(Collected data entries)
((

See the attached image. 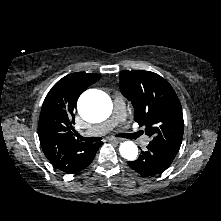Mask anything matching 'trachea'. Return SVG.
Returning a JSON list of instances; mask_svg holds the SVG:
<instances>
[{"label":"trachea","instance_id":"1","mask_svg":"<svg viewBox=\"0 0 221 221\" xmlns=\"http://www.w3.org/2000/svg\"><path fill=\"white\" fill-rule=\"evenodd\" d=\"M141 134H142L141 132H137V133L132 135V138H136ZM78 137L80 138V140L88 142V143L98 142L102 139L101 137H83V136H80V135H78Z\"/></svg>","mask_w":221,"mask_h":221}]
</instances>
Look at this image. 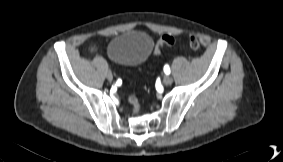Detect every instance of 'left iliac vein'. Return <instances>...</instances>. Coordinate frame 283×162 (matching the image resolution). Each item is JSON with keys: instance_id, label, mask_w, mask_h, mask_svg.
<instances>
[{"instance_id": "4c4485c4", "label": "left iliac vein", "mask_w": 283, "mask_h": 162, "mask_svg": "<svg viewBox=\"0 0 283 162\" xmlns=\"http://www.w3.org/2000/svg\"><path fill=\"white\" fill-rule=\"evenodd\" d=\"M163 83L165 84V85H171L172 83H173V79H172V77H170V76H164V78H163Z\"/></svg>"}]
</instances>
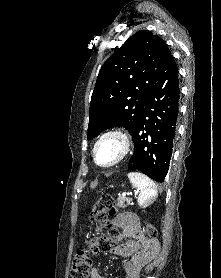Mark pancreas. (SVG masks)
Returning <instances> with one entry per match:
<instances>
[{"label":"pancreas","instance_id":"1","mask_svg":"<svg viewBox=\"0 0 221 278\" xmlns=\"http://www.w3.org/2000/svg\"><path fill=\"white\" fill-rule=\"evenodd\" d=\"M130 202L131 201L125 197H119L116 206L125 209L130 204Z\"/></svg>","mask_w":221,"mask_h":278}]
</instances>
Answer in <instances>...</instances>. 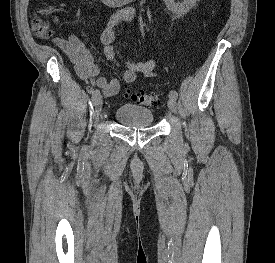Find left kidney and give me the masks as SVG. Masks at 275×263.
I'll return each mask as SVG.
<instances>
[{"mask_svg": "<svg viewBox=\"0 0 275 263\" xmlns=\"http://www.w3.org/2000/svg\"><path fill=\"white\" fill-rule=\"evenodd\" d=\"M196 1L197 0H183L182 2H175L174 0H164V3L172 13L183 15L195 5Z\"/></svg>", "mask_w": 275, "mask_h": 263, "instance_id": "5707ae66", "label": "left kidney"}]
</instances>
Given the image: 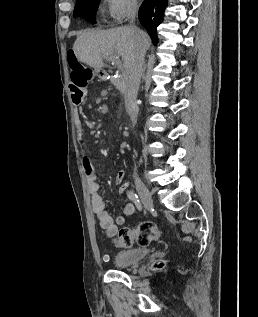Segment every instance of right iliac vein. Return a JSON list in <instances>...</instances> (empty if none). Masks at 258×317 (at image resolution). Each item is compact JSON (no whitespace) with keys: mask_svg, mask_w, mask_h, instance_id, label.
<instances>
[{"mask_svg":"<svg viewBox=\"0 0 258 317\" xmlns=\"http://www.w3.org/2000/svg\"><path fill=\"white\" fill-rule=\"evenodd\" d=\"M135 187L138 191L139 197L142 199V204L144 209L150 210L154 207L153 197L151 192H149L148 187H146L143 182L137 180L135 182Z\"/></svg>","mask_w":258,"mask_h":317,"instance_id":"obj_1","label":"right iliac vein"}]
</instances>
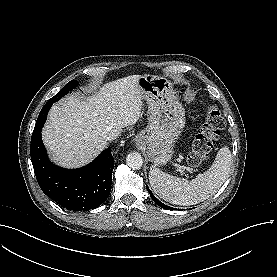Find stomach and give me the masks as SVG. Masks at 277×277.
I'll list each match as a JSON object with an SVG mask.
<instances>
[{"label": "stomach", "mask_w": 277, "mask_h": 277, "mask_svg": "<svg viewBox=\"0 0 277 277\" xmlns=\"http://www.w3.org/2000/svg\"><path fill=\"white\" fill-rule=\"evenodd\" d=\"M138 86L148 104V126L136 136L155 165H165L174 153V144L185 126L184 111L172 84L164 77L145 74Z\"/></svg>", "instance_id": "stomach-1"}]
</instances>
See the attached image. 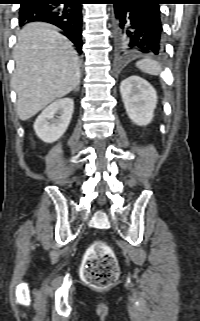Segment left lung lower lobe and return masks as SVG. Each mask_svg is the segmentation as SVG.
Listing matches in <instances>:
<instances>
[{"mask_svg":"<svg viewBox=\"0 0 200 321\" xmlns=\"http://www.w3.org/2000/svg\"><path fill=\"white\" fill-rule=\"evenodd\" d=\"M164 0H113L120 56L128 52H162L159 4Z\"/></svg>","mask_w":200,"mask_h":321,"instance_id":"obj_1","label":"left lung lower lobe"}]
</instances>
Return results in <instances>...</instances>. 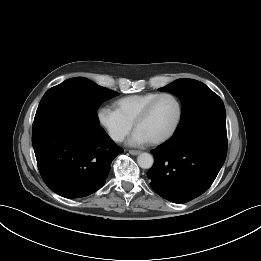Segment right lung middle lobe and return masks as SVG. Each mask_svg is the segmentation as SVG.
I'll return each mask as SVG.
<instances>
[{
    "label": "right lung middle lobe",
    "mask_w": 261,
    "mask_h": 261,
    "mask_svg": "<svg viewBox=\"0 0 261 261\" xmlns=\"http://www.w3.org/2000/svg\"><path fill=\"white\" fill-rule=\"evenodd\" d=\"M118 93L93 81L76 77L50 88L42 97L32 126L36 129L48 122L70 120L99 126V105Z\"/></svg>",
    "instance_id": "1"
}]
</instances>
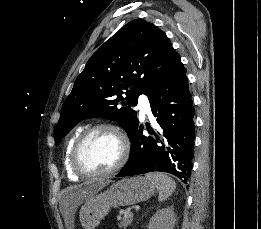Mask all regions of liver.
I'll return each instance as SVG.
<instances>
[{"label":"liver","mask_w":261,"mask_h":229,"mask_svg":"<svg viewBox=\"0 0 261 229\" xmlns=\"http://www.w3.org/2000/svg\"><path fill=\"white\" fill-rule=\"evenodd\" d=\"M110 181H98V183H83V185H77L75 191V199L77 203H84L88 197H92V195H97L101 189H104L106 185H108Z\"/></svg>","instance_id":"liver-1"}]
</instances>
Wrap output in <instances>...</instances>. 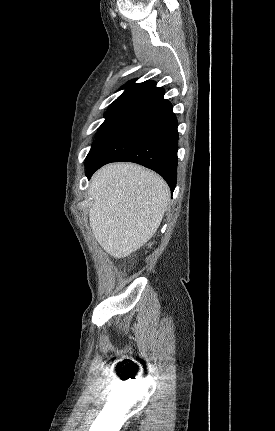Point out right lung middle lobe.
<instances>
[{"label": "right lung middle lobe", "instance_id": "right-lung-middle-lobe-1", "mask_svg": "<svg viewBox=\"0 0 275 431\" xmlns=\"http://www.w3.org/2000/svg\"><path fill=\"white\" fill-rule=\"evenodd\" d=\"M134 112L120 111L105 113V121L100 126L97 137L86 157L85 166H88L111 138L127 123Z\"/></svg>", "mask_w": 275, "mask_h": 431}]
</instances>
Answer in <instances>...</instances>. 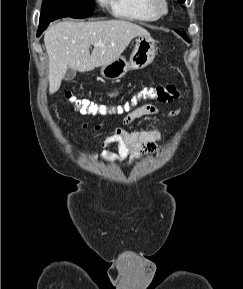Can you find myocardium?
<instances>
[{
  "mask_svg": "<svg viewBox=\"0 0 243 289\" xmlns=\"http://www.w3.org/2000/svg\"><path fill=\"white\" fill-rule=\"evenodd\" d=\"M149 9L158 17L166 15L169 11L168 0H147Z\"/></svg>",
  "mask_w": 243,
  "mask_h": 289,
  "instance_id": "obj_1",
  "label": "myocardium"
}]
</instances>
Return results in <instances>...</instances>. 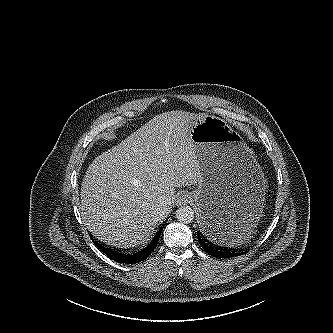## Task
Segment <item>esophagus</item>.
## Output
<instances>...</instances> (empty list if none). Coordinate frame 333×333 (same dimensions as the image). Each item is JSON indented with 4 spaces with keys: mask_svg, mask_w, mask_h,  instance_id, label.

))

§ Exercise brief:
Copy the lines above exactly, beginning at the line containing "Segment <item>esophagus</item>." and stopping at the last line.

§ Answer to the problem:
Segment <item>esophagus</item>.
## Output
<instances>...</instances> (empty list if none). Coordinate frame 333×333 (same dimensions as the image). Each item is JSON indented with 4 spaces with keys: mask_svg, mask_w, mask_h,  instance_id, label.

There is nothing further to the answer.